Five pendants showcasing her work as a jewellery maker and silversmith are on display at Museum of New Zealand Te Papa Tongarewa in Toi Art alongside her Kotuku, a carved kauri sculpture she made shortly after arriving in New Zealand. A scale model of Albatross is also on display.

Works on display at Fe29 include Gold Apollo. Photo: supplied
Works on display at Fe29 include Gold Apollo. Photo: supplied

Works on display at Fe29 include Golden Whale. Photo: supplied
Works on display at Fe29 include Golden Whale. Photo: supplied
Now in her 80s, Ashken is still working. The Dunedin exhibition will feature newer works Eros (2020) and Golden Apollo (2022), based on her works Aphrodite and Apollo among others.

She is also finishing Gaia and has other small projects on the go. "I’ll never stop working on something."

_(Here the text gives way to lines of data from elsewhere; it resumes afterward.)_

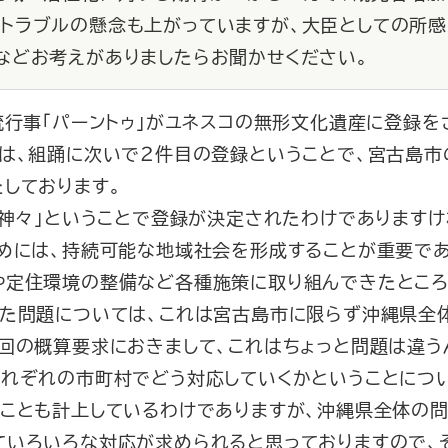
トラブルの懸念も上がっていますが、大臣としての所感
などお考えがありましたらお聞かせください。
統行事「パーントゥ」がユネスコの無形文化遺産に登録を
ては、組踊に次いで２件目の登録ということで、宮古島
しております。
神々」ということで登録が決定されたわけでありますけ
めには、持続可能な地域社会を形成することが重要であ
や定住環境の整備など各種施策に取り組んできたところ
た問題については、これは宮古島市に限らず沖縄県全
回の概算要求におきまして、これはちょっと問題は違う
それぞれの市町村でどう対応していくかということについ
うことも計上しているわけでありますが、沖縄県全体の問
ていろいろな対応が求められると思っておりますので、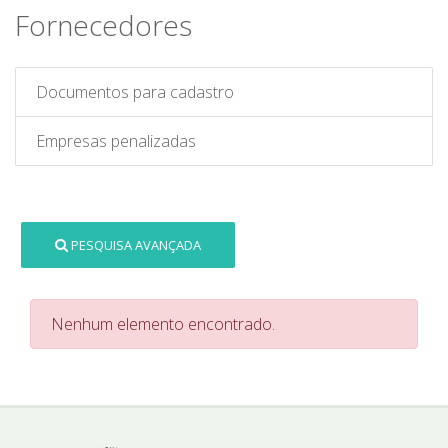
Fornecedores
Documentos para cadastro
Empresas penalizadas
PESQUISA AVANÇADA
Nenhum elemento encontrado.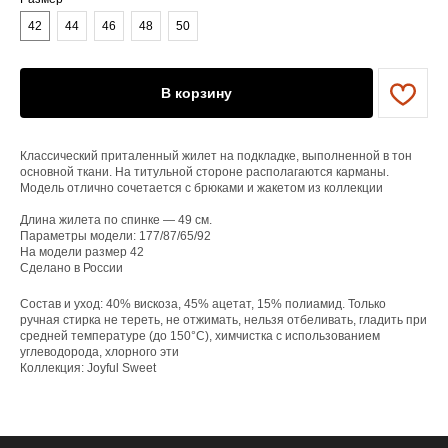
42
44
46
48
50
ЕНЮ
В корзину
YAME
Каталог
Доставка/оплата
Классический приталенный жилет на подкладке, выполненной в тон
Контакты
основной ткани. На титульной стороне располагаются карманы.
Модель отлично сочетается с брюками и жакетом из коллекции
Длина жилета по спинке — 49 см.
ПОКУПАТЕЛЯМ
Параметры модели: 177/87/65/92
Служба поддержки
На модели размер 42
Договор оферты
Сделано в России
Политика конфиденциальности
Состав и уход: 40% вискоза, 45% ацетат, 15% полиамид. Только
ручная стирка не тереть, не отжимать, нельзя отбеливать, гладить при
ОРГАНИЗАЦИЯ
средней температуре (до 150°C), химчистка с использованием
углеводорода, хлорного эти
ООО «САРТОРИЯ»
ИНН 77 300 279 904
Коллекция: Joyful Sweet
ОГРН 122 770 032 385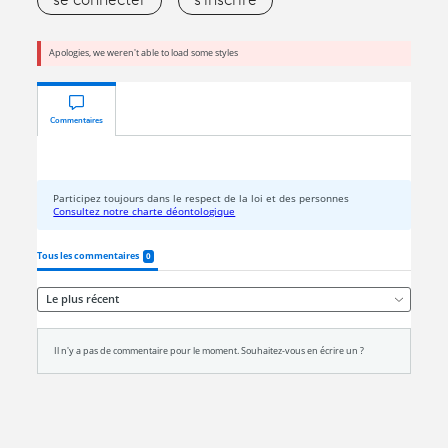
se connecter
s'inscrire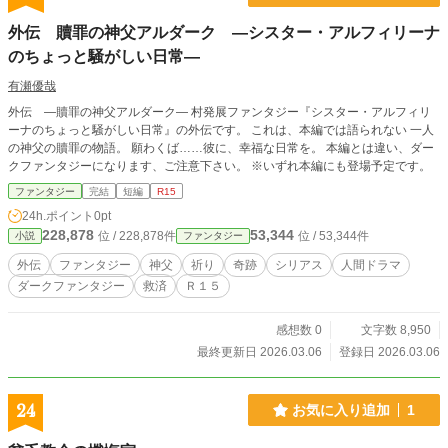
外伝 贖罪の神父アルダーク ―シスター・アルフィリーナ
のちょっと騒がしい日常―
有瀬優哉
外伝 ―贖罪の神父アルダーク― 村発展ファンタジー『シスター・アルフィリ
ーナのちょっと騒がしい日常』の外伝です。 これは、本編では語られない 一人
の神父の贖罪の物語。 願わくば……彼に、幸福な日常を。 本編とは違い、ダー
クファンタジーになります、ご注意下さい。 ※いずれ本編にも登場予定です。
ファンタジー
完結
短編
R15
24h.ポイント
0pt
228,878
53,344
位 / 228,878件
位 / 53,344件
小説
ファンタジー
外伝
ファンタジー
神父
祈り
奇跡
シリアス
人間ドラマ
ダークファンタジー
救済
Ｒ１５
感想数 0
文字数 8,950
最終更新日 2026.03.06
登録日 2026.03.06
24
お気に入り追加
1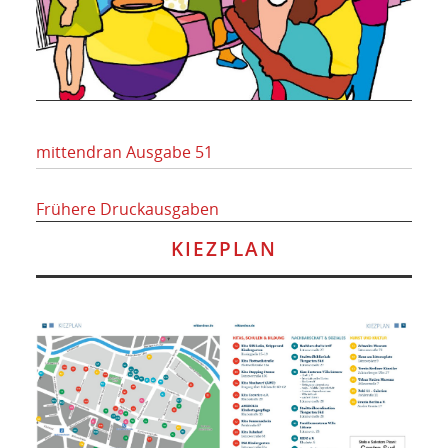
mittendran Ausgabe 51
Frühere Druckausgaben
KIEZPLAN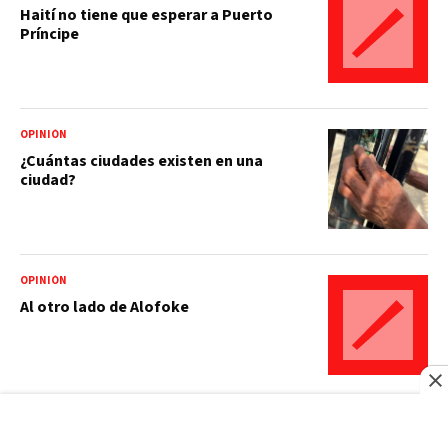
Haití no tiene que esperar a Puerto
Príncipe
OPINIÓN
¿Cuántas ciudades existen en una
ciudad?
OPINIÓN
Al otro lado de Alofoke
OPINIÓN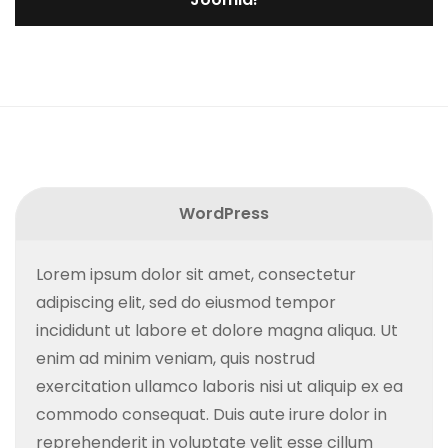
WordPress
Lorem ipsum dolor sit amet, consectetur
adipiscing elit, sed do eiusmod tempor
incididunt ut labore et dolore magna aliqua. Ut
enim ad minim veniam, quis nostrud
exercitation ullamco laboris nisi ut aliquip ex ea
commodo consequat. Duis aute irure dolor in
reprehenderit in voluptate velit esse cillum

Ashken says looking back over the 60 years she has been making sculpture, from the first sale of a black marble sculpture from the Redfern Gallery in London in 1963, the response to her work has been uneven. 

"I came here at a time when New Zealand was trying to establish a particular style of art that was anti outside influence."

Yet Ashken’s background was heavily influenced by having lived in France and her time in Europe.

"That didn’t go down well here with the art critics. There have always been a few people who have understood what I’m about and have bought my work. But it was not mainstream and in favour."

However, Ashken believes things are changing.

"It is only in the last two or three years that people have become aware of the subtle meaning of my work."

TO SEE: 

Tanya Ashken, Fe29, December 2 to January 15.